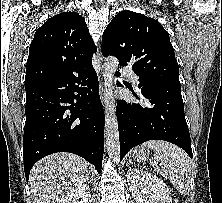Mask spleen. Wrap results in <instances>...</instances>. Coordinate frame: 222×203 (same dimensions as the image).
<instances>
[{"label": "spleen", "instance_id": "obj_1", "mask_svg": "<svg viewBox=\"0 0 222 203\" xmlns=\"http://www.w3.org/2000/svg\"><path fill=\"white\" fill-rule=\"evenodd\" d=\"M142 147L154 149L152 160L154 159V163L161 162V166L155 167V170L164 178H168L181 194H185L190 186L192 161L184 150L163 140H150Z\"/></svg>", "mask_w": 222, "mask_h": 203}]
</instances>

- [Task instructions]: Would you print all of the material exactly as written, minus the pictures?

- [Result]:
Mask spleen. Wrap results in <instances>...</instances>. Coordinate frame: 222×203 (same dimensions as the image).
<instances>
[{"label": "spleen", "instance_id": "obj_1", "mask_svg": "<svg viewBox=\"0 0 222 203\" xmlns=\"http://www.w3.org/2000/svg\"><path fill=\"white\" fill-rule=\"evenodd\" d=\"M142 147L154 149L152 160L154 159V163L161 162V166L155 167V170L164 178H168L181 194H185L190 186L192 161L184 150L163 140H150Z\"/></svg>", "mask_w": 222, "mask_h": 203}]
</instances>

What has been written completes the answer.